Covid modified every thing
“During Covid, I had this uncanny experience in which different people would almost say the same things in sessions, sometimes verbatim, around their emotions, week after week. People would come in with the same tone and tenor — so it was almost like an emotional forecast, and I could say to people: ‘Listen, this week, don’t be surprised if you feel angry. I’ve heard this three times just today.’ It was uncanny to see this broader, collective grief response. This very intense depression, anger, numbness. It captured a way that we are all connected. It’s hard for an individual to put themselves into context, but there was no denying, for me, these trends that I would see. My belief is that therapy, at its core, is a way to understand our emotional worlds and the ways we struggle as an individual — but while I used to focus more on diagnosing symptoms and putting them into a constellation of a personality structure or a disorder, now I take a lot more of an existential, zoomed-out perspective, and I think a lot of our problems stem from trying to find meaning and purpose in our lives. Now I can see how so many things go unprocessed in our emotions and seem unrecognizable to us.

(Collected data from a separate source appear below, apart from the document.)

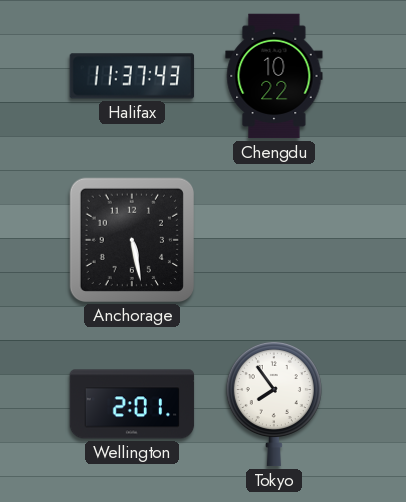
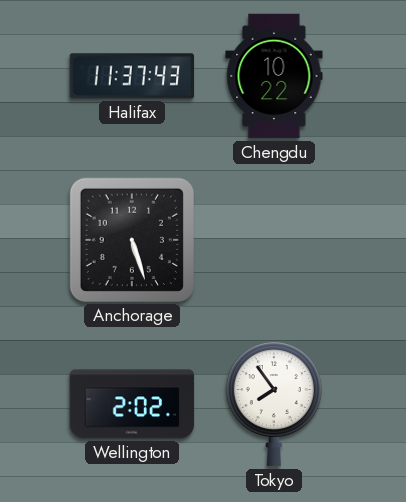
Anchorage: 5:28 -> 5:27
Wellington: 2:01 -> 2:02
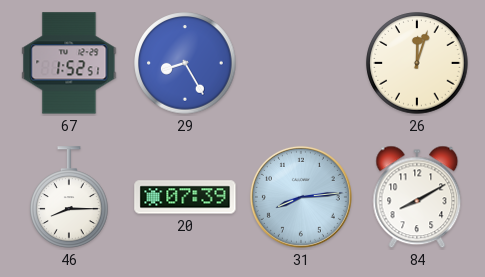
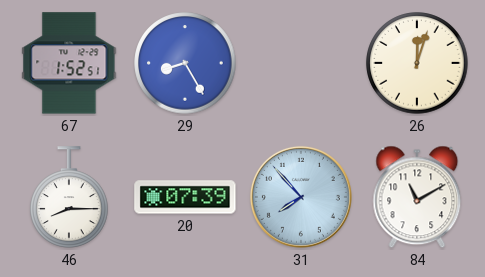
31: 8:14 -> 7:53
84: 8:10 -> 11:10
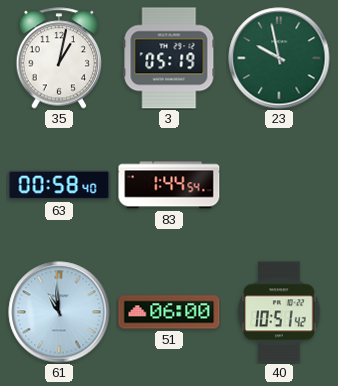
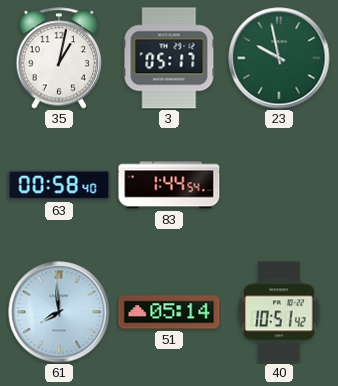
3: 05:19 -> 05:17
61: 10:59 -> 7:59
51: 06:00 -> 05:14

Ever since Covid, I have dedicated a lot more of my time and resources toward psychoeducation for a wider audience.”
— Lakeasha Sullivan, Ph.D.
Interviews have been edited and condensed for readability.
Amy X. Wang is assistant managing editor for the journal. She has written in regards to the voyeuristic pleasures and pains of dogsitting for New York City’s rich and the widespread want for costly designer purses prompting a profusion of low-cost, phenomenally correct counterfeits.